-- Stored data --
• • • • • • •
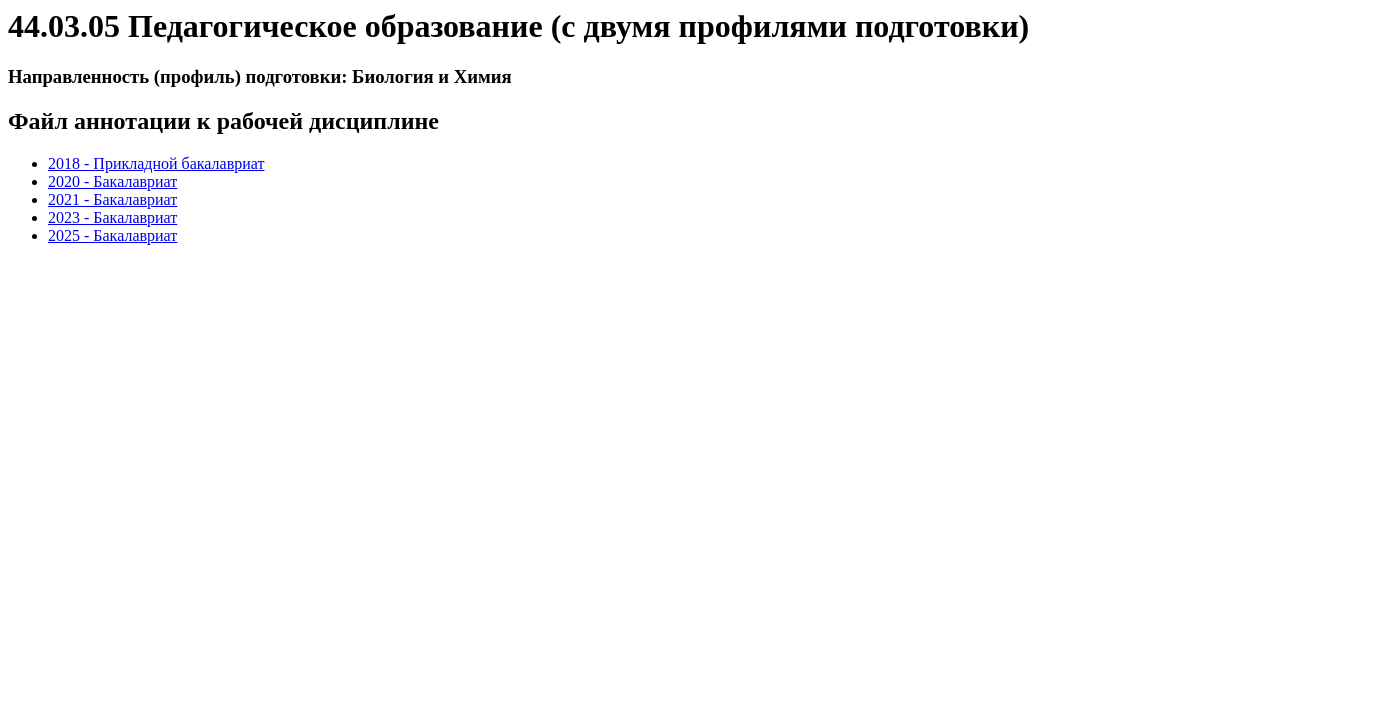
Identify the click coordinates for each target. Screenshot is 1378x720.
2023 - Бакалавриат (112, 217)
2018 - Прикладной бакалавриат (156, 163)
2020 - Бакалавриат (112, 181)
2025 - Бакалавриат (112, 235)
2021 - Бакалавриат (112, 199)
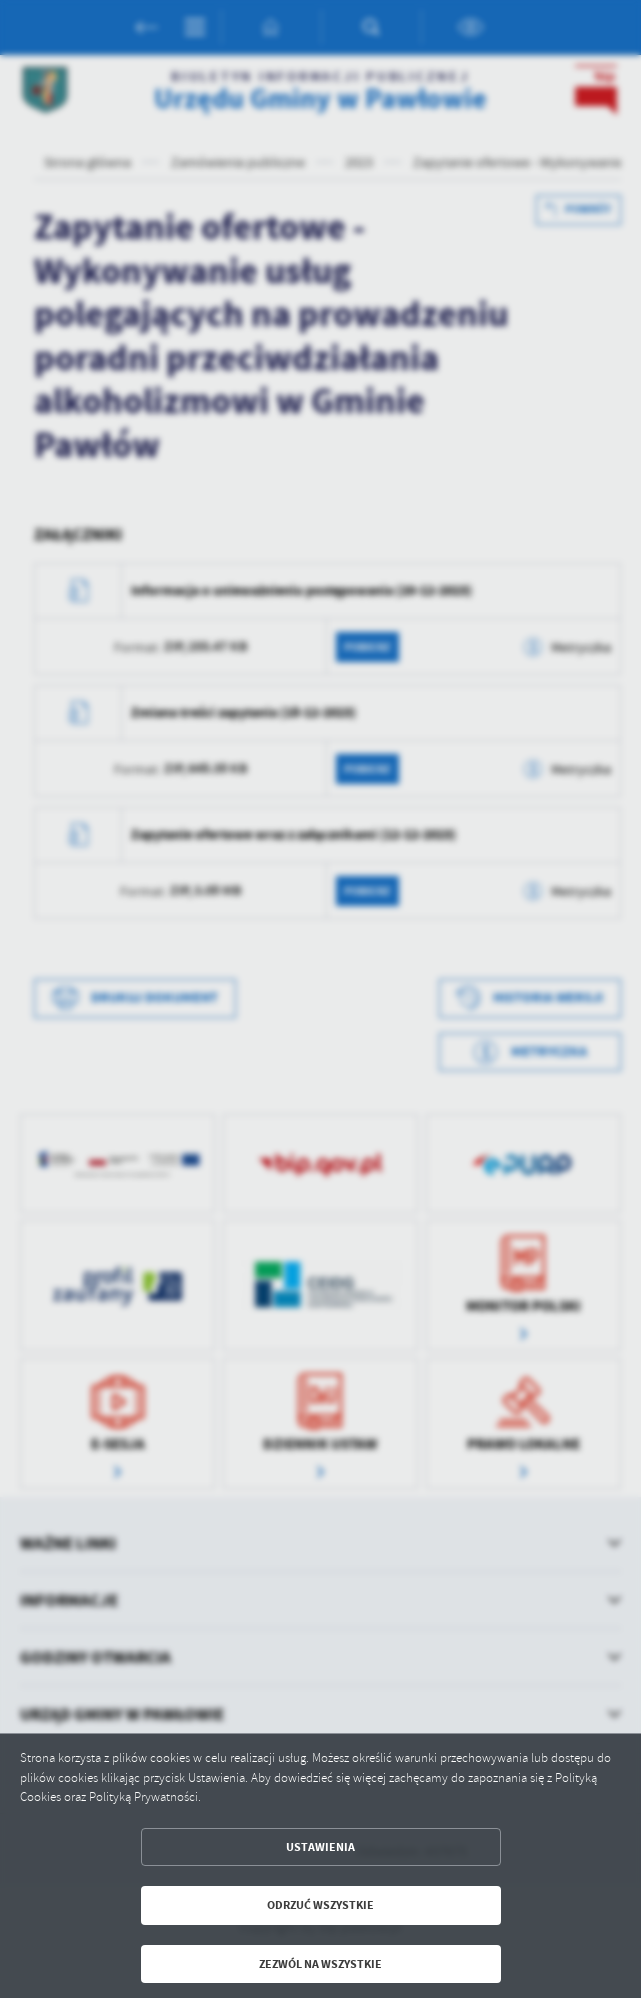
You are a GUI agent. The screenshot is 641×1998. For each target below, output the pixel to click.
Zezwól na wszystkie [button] (320, 1964)
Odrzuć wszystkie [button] (320, 1905)
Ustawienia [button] (320, 1847)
• • • • • • •
-- What is expected --
Reproduce each line above that contains "wszystkie".

-- Answer section --
Zezwól na wszystkie [button] (320, 1964)
Odrzuć wszystkie [button] (320, 1905)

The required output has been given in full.